[Source data]
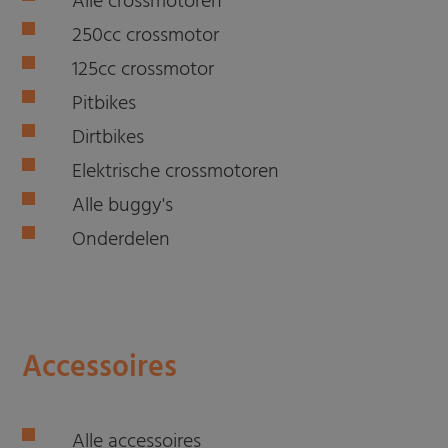
Alle crossmotoren
250cc crossmotor
125cc crossmotor
Pitbikes
Dirtbikes
Elektrische crossmotoren
Alle buggy's
Onderdelen
Accessoires
Alle accessoires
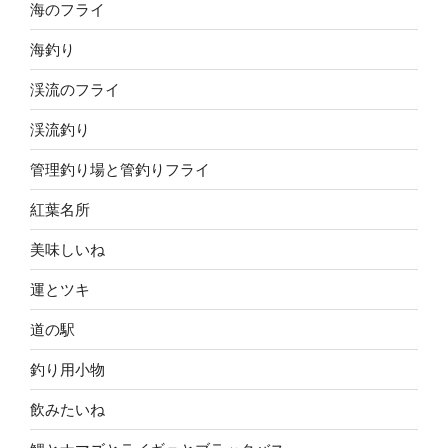
海のフライ
海釣り
渓流のフライ
渓流釣り
管理釣り場と管釣りフライ
紅葉名所
美味しいね
運とツキ
道の駅
釣り用小物
飲みたいね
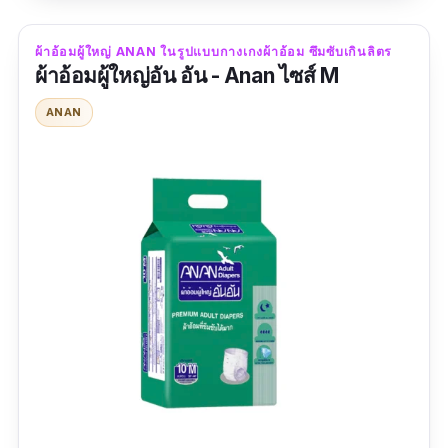
ล็อคอย่าแน่นหนา ส่วนเรื่องใส่สบายก็ไม่แพ้ใคร
เพราะมียางยืดตรงขอบขา เวลาใส่ผ้าอ้อมผู้ใหญ่
ผ้าอ้อมผู้ใหญ่ ANAN ในรูปแบบกางเกงผ้าอ้อม ซึมซับเกินลิตร
ผ้าอ้อมผู้ใหญ่อัน อัน - Anan ไซส์ M
ของ icare ก็จะช่วยลดการเสียดสีบริเวณขาหนีบ
ผิวหน้าของผ้าอ้อมมีความนุ่มละมุน ไม่ทำร้ายผิว
ANAN
รีวิวจากผู้ซื้อ :
ลองใช้แล้ว คุณภาพดี ราคาประหยัด
เทียบคุณภาพกับราคาถือว่าคุ้มค่า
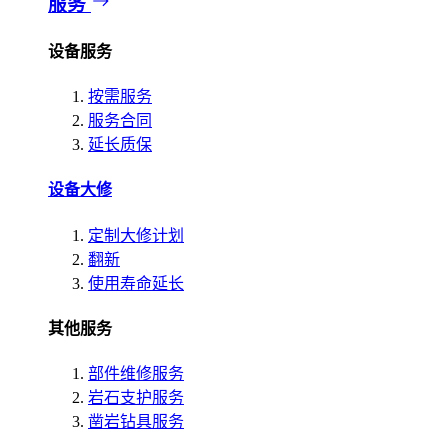
服务
设备服务
按需服务
服务合同
延长质保
设备大修
定制大修计划
翻新
使用寿命延长
其他服务
部件维修服务
岩石支护服务
凿岩钻具服务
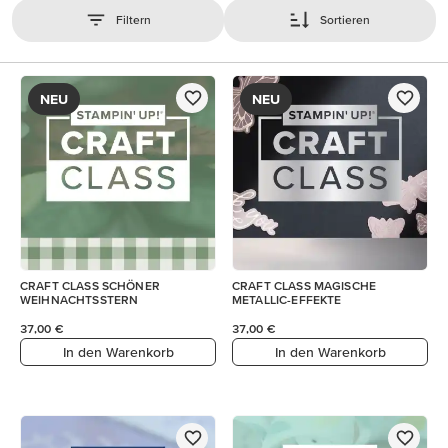
Filtern
Sortieren
NEU
NEU
CRAFT CLASS SCHÖNER
CRAFT CLASS MAGISCHE
WEIHNACHTSSTERN
METALLIC-EFFEKTE
37,00 €
37,00 €
In den Warenkorb
In den Warenkorb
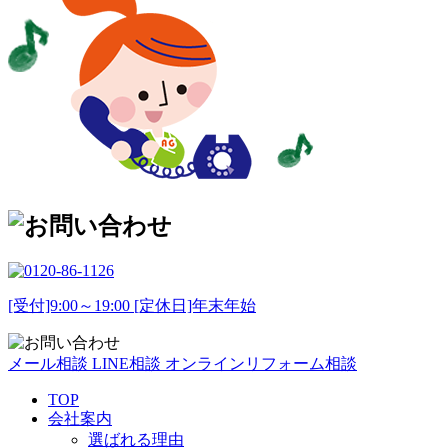
[受付]9:00～19:00 [定休日]年末年始
メール相談
LINE相談
オンラインリフォーム相談
TOP
会社案内
選ばれる理由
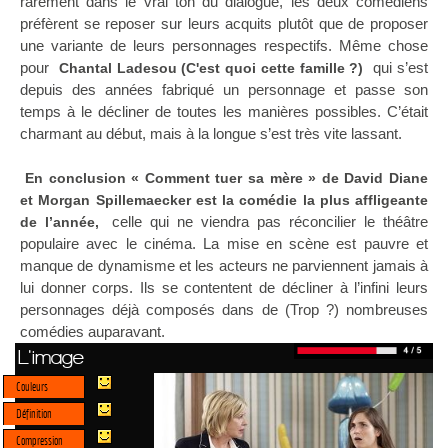
rarement dans le vrai ton du dialogue, les deux comédiens
préfèrent se reposer sur leurs acquits plutôt que de proposer
une variante de leurs personnages respectifs. Même chose
pour
qui s’est
Chantal Ladesou (C'est quoi cette famille ?)
depuis des années fabriqué un personnage et passe son
temps à le décliner de toutes les manières possibles. C’était
charmant au début, mais à la longue s’est très vite lassant.
En conclusion « Comment tuer sa mère » de David Diane
et Morgan Spillemaecker est la comédie la plus affligeante
celle qui ne viendra pas réconcilier le théâtre
de l’année,
populaire avec le cinéma. La mise en scène est pauvre et
manque de dynamisme et les acteurs ne parviennent jamais à
lui donner corps. Ils se contentent de décliner à l’infini leurs
personnages déjà composés dans de (Trop ?) nombreuses
comédies auparavant.
L'image
Couleurs
Définition
Compression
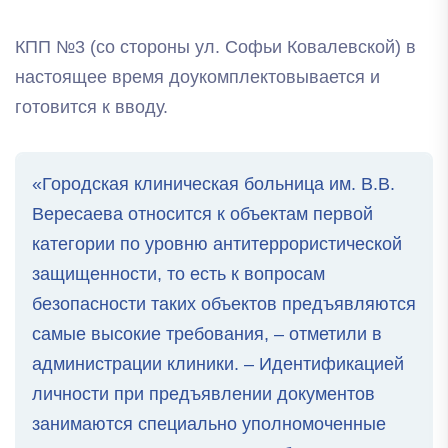
КПП №3 (со стороны ул. Софьи Ковалевской) в
настоящее время доукомплектовывается и
готовится к вводу.
«Городская клиническая больница им. В.В.
Вересаева относится к объектам первой
категории по уровню антитеррористической
защищенности, то есть к вопросам
безопасности таких объектов предъявляются
самые высокие требования, – отметили в
администрации клиники. – Идентификацией
личности при предъявлении документов
занимаются специально уполномоченные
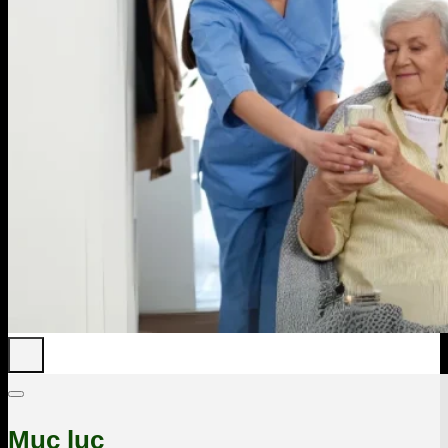
Mục lục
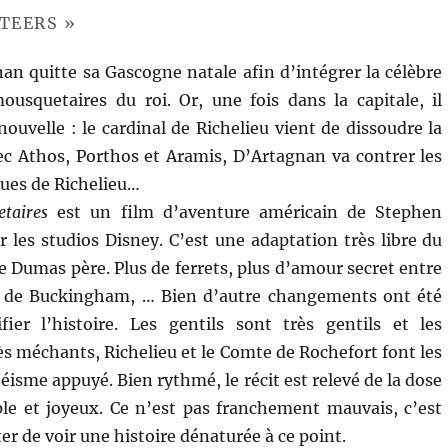
TEERS »
an quitte sa Gascogne natale afin d’intégrer la célèbre
usquetaires du roi. Or, une fois dans la capitale, il
nouvelle : le cardinal de Richelieu vient de dissoudre la
ec Athos, Porthos et Aramis, D’Artagnan va contrer les
ues de Richelieu…
taires
est un film d’aventure américain de Stephen
r les studios Disney. C’est une adaptation très libre du
 Dumas père. Plus de ferrets, plus d’amour secret entre
uc de Buckingham, … Bien d’autre changements ont été
fier l’histoire. Les gentils sont très gentils et les
s méchants, Richelieu et le Comte de Rochefort font les
éisme appuyé. Bien rythmé, le récit est relevé de la dose
e et joyeux. Ce n’est pas franchement mauvais, c’est
r de voir une histoire dénaturée à ce point.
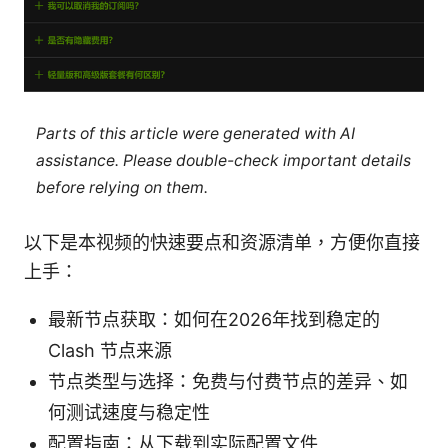
Parts of this article were generated with AI
assistance. Please double-check important details
before relying on them.
以下是本视频的快速要点和资源清单，方便你直接
上手：
最新节点获取：如何在2026年找到稳定的
Clash 节点来源
节点类型与选择：免费与付费节点的差异、如
何测试速度与稳定性
配置指南：从下载到实际配置文件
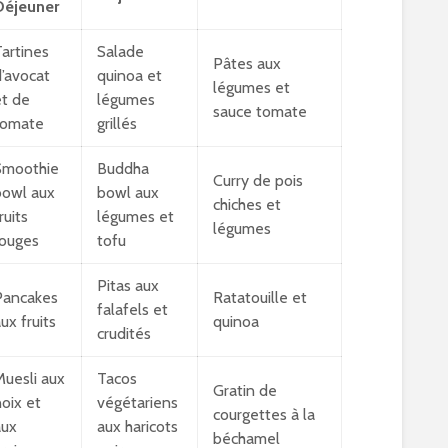
Déjeuner
artines
Salade
Pâtes aux
’avocat
quinoa et
légumes et
t de
légumes
sauce tomate
tomate
grillés
Smoothie
Buddha
Curry de pois
bowl aux
bowl aux
chiches et
ruits
légumes et
légumes
rouges
tofu
Pitas aux
Pancakes
Ratatouille et
falafels et
ux fruits
quinoa
crudités
uesli aux
Tacos
Gratin de
oix et
végétariens
courgettes à la
aux
aux haricots
béchamel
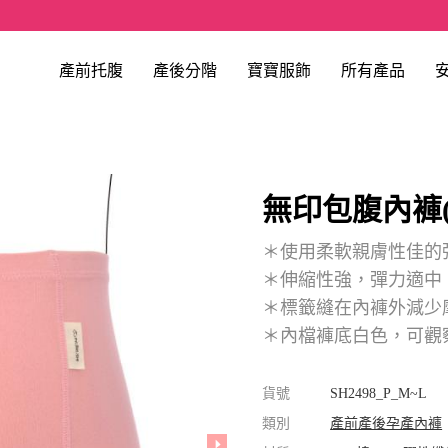
產前托腹
產後分階
寶寶服飾
所有產品
無印包腹內褲
＊使用柔軟親膚性佳的
＊伸縮性強，彈力適中
＊標籤縫在內褲外減少
＊內檔褲底白色，可觀
貨號
SH2498_P_M~L
類別
產前產後孕產內褲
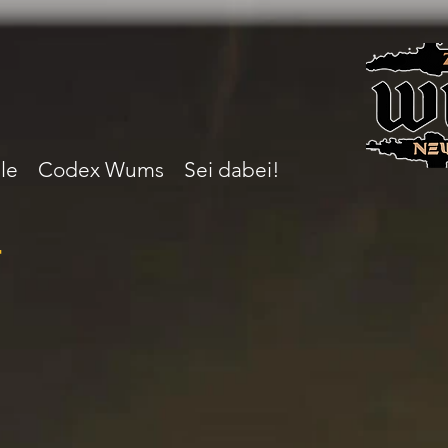
le
Codex Wums
Sei dabei!
r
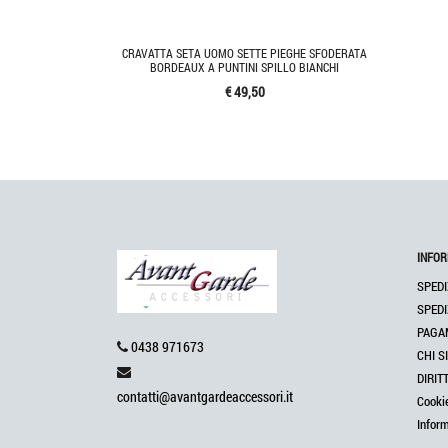
CRAVATTA SETA UOMO SETTE PIEGHE SFODERATA
BORDEAUX A PUNTINI SPILLO BIANCHI
€ 49,50
INFOR
SPEDI
SPEDI
PAGA
0438 971673
CHI S
DIRIT
contatti@avantgardeaccessori.it
Cooki
Infor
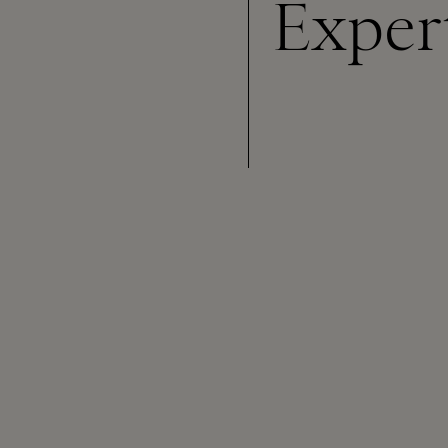
Exper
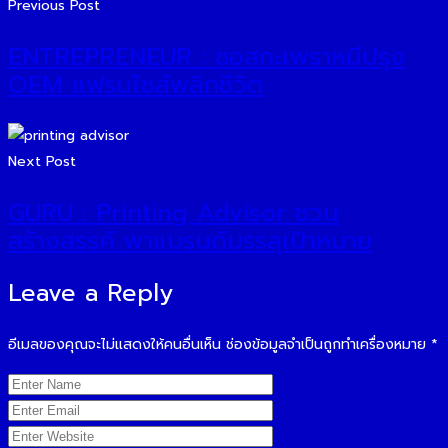
Previous Post
ENTREPRENEUR : ซอสกะเพราหมีปรุง
OEM แฟรนไชส์พลิกชีวิต
Next Post
GURU : Printing Advisor ชวน
สร้างสรรค์ พาแบรนด์บรรลุเป้าหมาย
Leave a Reply
อีเมลของคุณจะไม่แสดงให้คนอื่นเห็น
ช่องข้อมูลจำเป็นถูกทำเครื่องหมาย
*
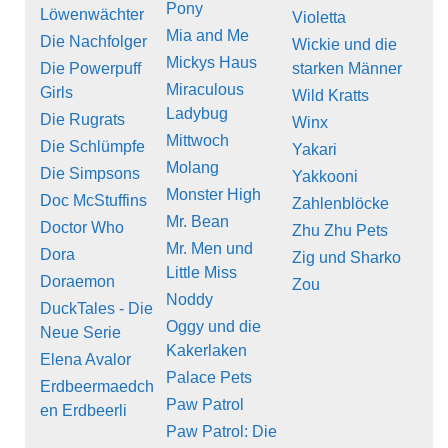
Pony
Löwenwächter
Violetta
Mia and Me
Die Nachfolger
Wickie und die
Mickys Haus
Die Powerpuff
starken Männer
Miraculous
Girls
Wild Kratts
Ladybug
Die Rugrats
Winx
Mittwoch
Die Schlümpfe
Yakari
Molang
Die Simpsons
Yakkooni
Monster High
Doc McStuffins
Zahlenblöcke
Mr. Bean
Doctor Who
Zhu Zhu Pets
Mr. Men und
Dora
Zig und Sharko
Little Miss
Doraemon
Zou
Noddy
DuckTales - Die
Oggy und die
Neue Serie
Kakerlaken
Elena Avalor
Palace Pets
Erdbeermaedch
Paw Patrol
en Erdbeerli
Paw Patrol: Die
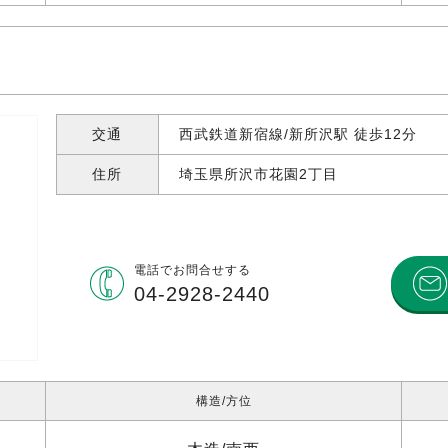
交通
西武鉄道新宿線/新所沢駅 徒歩12分
住所
埼玉県所沢市花園
2丁目
電話で
お問合せする
04-2928-2440
構造
方位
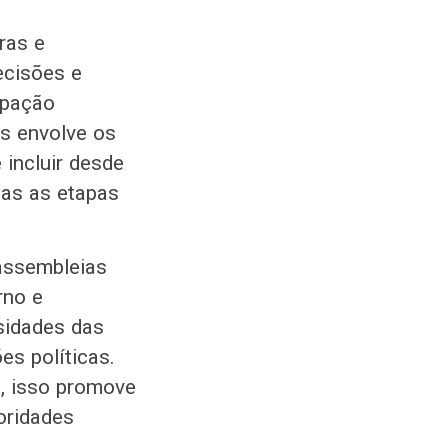
ras e
ecisões e
ipação
is envolve os
 incluir desde
das as etapas
assembleias
rno e
ssidades das
s políticas.
, isso promove
oridades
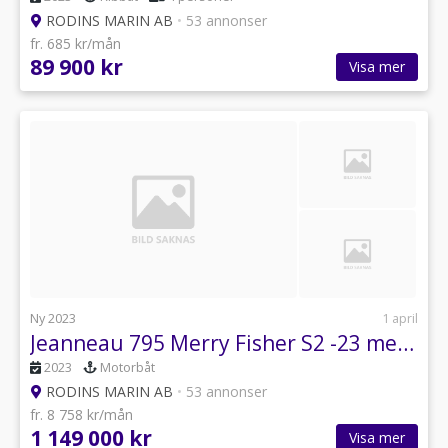
RODINS MARIN AB
•
53 annonser
fr. 685 kr/mån
89 900 kr
Visa mer
Ny 2023
1 april
Jeanneau 795 Merry Fisher S2 -23 med Yamaha F225 -26
2023
Motorbåt
RODINS MARIN AB
•
53 annonser
fr. 8 758 kr/mån
1 149 000 kr
Visa mer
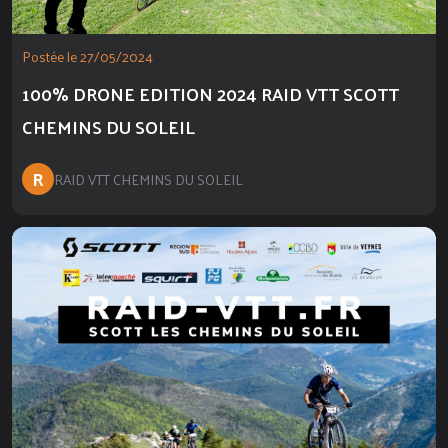
Postée le 27/05/2024
100% DRONE EDITION 2024 RAID VTT SCOTT
CHEMINS DU SOLEIL
R
RAID VTT CHEMINS DU SOLEIL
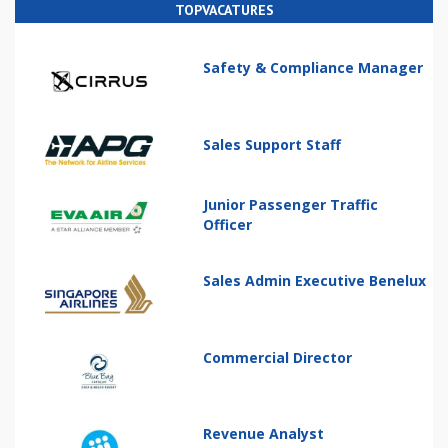
TOPVACATURES
Safety & Compliance Manager
Sales Support Staff
Junior Passenger Traffic
Officer
Sales Admin Executive Benelux
Commercial Director
Revenue Analyst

Problem to solve:
Going by the data above, the answer is exactly the lines from the one holding "das as etapas" to the one holding "100% DRONE EDITION 2024 RAID VTT SCOTT", both kept, with the pictures left out.

Result:
das as etapas
assembleias
rno e
ssidades das
s políticas.
, isso promove
oridades
RODINS MARIN AB
•
53 annonser
fr. 685 kr/mån
89 900 kr
Visa mer
Ny 2023
1 april
Jeanneau 795 Merry Fisher S2 -23 med Yamaha F225 -26
2023
Motorbåt
RODINS MARIN AB
•
53 annonser
fr. 8 758 kr/mån
1 149 000 kr
Visa mer
Postée le 27/05/2024
100% DRONE EDITION 2024 RAID VTT SCOTT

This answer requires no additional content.